● Task goal:
Entries below include pictures. Output exactly the lines from the one with "Κατεβάστε μια εφαρμογή καταγραφής" down to the one with "Sorong, Papua Barat Daya.", both ends included, and leave the pictures out.

● Raw data:
= = = =
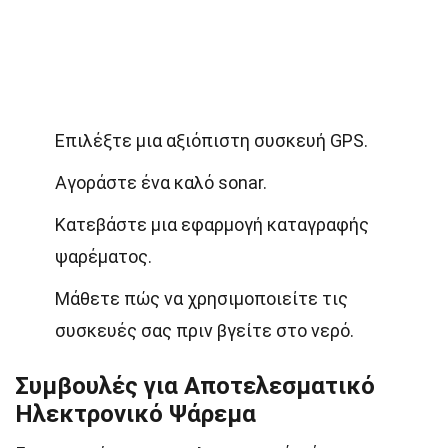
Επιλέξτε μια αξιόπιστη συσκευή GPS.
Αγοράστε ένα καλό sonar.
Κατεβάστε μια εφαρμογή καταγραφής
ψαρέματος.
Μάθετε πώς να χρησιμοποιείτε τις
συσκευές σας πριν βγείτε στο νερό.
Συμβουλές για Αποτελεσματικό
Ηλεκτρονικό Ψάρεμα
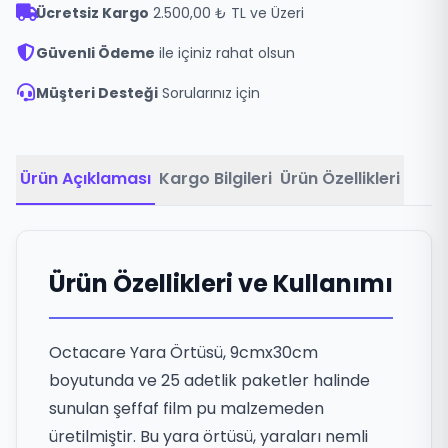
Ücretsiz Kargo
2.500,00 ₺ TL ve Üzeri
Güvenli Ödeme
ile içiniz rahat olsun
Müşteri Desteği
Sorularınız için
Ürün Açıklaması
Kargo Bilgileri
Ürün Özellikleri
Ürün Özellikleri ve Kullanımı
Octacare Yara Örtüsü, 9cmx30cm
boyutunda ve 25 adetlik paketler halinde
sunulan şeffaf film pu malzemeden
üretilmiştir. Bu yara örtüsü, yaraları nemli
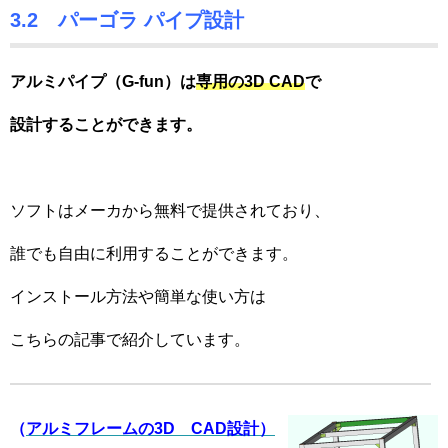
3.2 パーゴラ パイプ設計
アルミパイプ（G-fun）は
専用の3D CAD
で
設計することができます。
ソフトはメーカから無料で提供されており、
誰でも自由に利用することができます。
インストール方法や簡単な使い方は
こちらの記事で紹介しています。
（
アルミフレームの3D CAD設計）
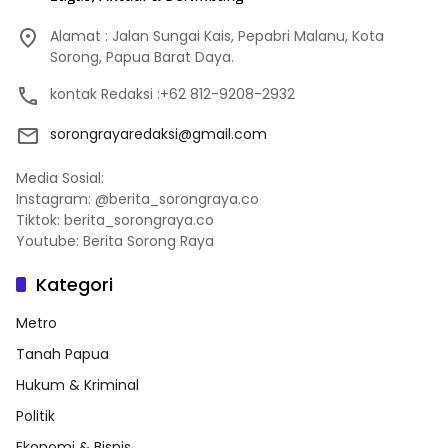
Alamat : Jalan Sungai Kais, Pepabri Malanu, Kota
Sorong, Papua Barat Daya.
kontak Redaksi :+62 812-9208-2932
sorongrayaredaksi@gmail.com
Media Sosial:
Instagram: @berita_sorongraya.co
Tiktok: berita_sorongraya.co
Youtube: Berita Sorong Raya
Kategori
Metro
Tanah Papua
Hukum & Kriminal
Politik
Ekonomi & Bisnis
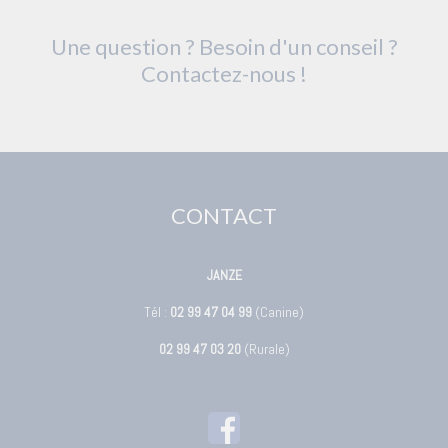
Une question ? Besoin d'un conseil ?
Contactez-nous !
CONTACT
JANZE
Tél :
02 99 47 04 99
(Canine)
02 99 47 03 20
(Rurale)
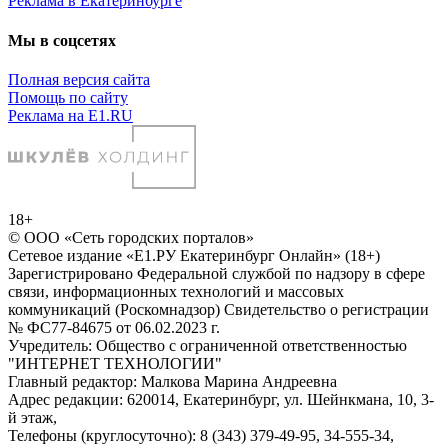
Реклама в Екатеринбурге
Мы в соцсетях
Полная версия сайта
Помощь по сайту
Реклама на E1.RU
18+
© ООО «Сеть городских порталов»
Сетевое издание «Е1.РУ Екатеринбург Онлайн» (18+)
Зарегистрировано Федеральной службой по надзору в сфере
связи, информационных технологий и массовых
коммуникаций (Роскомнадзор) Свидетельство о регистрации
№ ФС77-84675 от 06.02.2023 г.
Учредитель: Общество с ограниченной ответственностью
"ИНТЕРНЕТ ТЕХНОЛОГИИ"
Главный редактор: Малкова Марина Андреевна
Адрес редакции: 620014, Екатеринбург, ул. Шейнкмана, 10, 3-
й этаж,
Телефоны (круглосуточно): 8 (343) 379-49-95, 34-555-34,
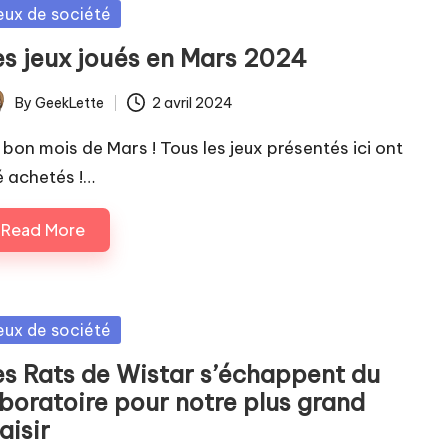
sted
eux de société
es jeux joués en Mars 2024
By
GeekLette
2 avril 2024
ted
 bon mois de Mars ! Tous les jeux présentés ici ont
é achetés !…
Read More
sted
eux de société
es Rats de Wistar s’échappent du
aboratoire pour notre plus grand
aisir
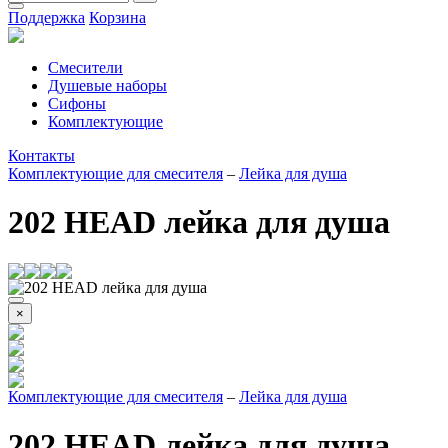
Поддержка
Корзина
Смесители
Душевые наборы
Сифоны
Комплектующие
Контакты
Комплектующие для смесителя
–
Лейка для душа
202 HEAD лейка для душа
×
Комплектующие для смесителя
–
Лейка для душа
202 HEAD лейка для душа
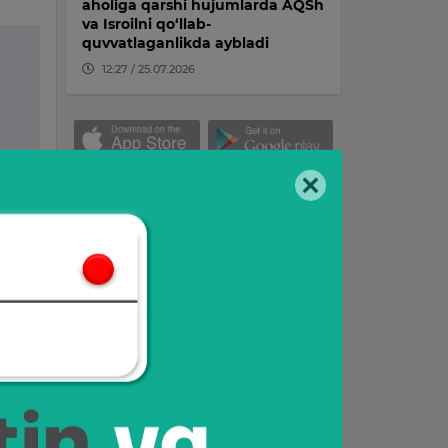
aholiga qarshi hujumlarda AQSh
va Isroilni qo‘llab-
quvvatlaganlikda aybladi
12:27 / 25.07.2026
= = = =
● Answer for this exercise:
Κατεβάστε μια εφαρμογή καταγραφής
ψαρέματος.
Μάθετε πώς να χρησιμοποιείτε τις
συσκευές σας πριν βγείτε στο νερό.
Συμβουλές για Αποτελεσματικό
Ηλεκτρονικό Ψάρεμα
Ücretsiz Kargo
2.500,00 ₺ TL ve Üzeri
Güvenli Ödeme
ile içiniz rahat olsun
Müşteri Desteği
Sorularınız için
Ürün Açıklaması
Kargo Bilgileri
Ürün Özellikleri
Ürün Özellikleri ve Kullanımı
Octacare Yara Örtüsü, 9cmx30cm
boyutunda ve 25 adetlik paketler halinde
sunulan şeffaf film pu malzemeden
üretilmiştir. Bu yara örtüsü, yaraları nemli
3.2 パーゴラ パイプ設計
アルミパイプ（G-fun）は
専用の3D CAD
で
設計することができます。
ソフトはメーカから無料で提供されており、
誰でも自由に利用することができます。
インストール方法や簡単な使い方は
こちらの記事で紹介しています。
（
アルミフレームの3D CAD設計）
Alamat : Jalan Sungai Kais, Pepabri Malanu, Kota
Sorong, Papua Barat Daya.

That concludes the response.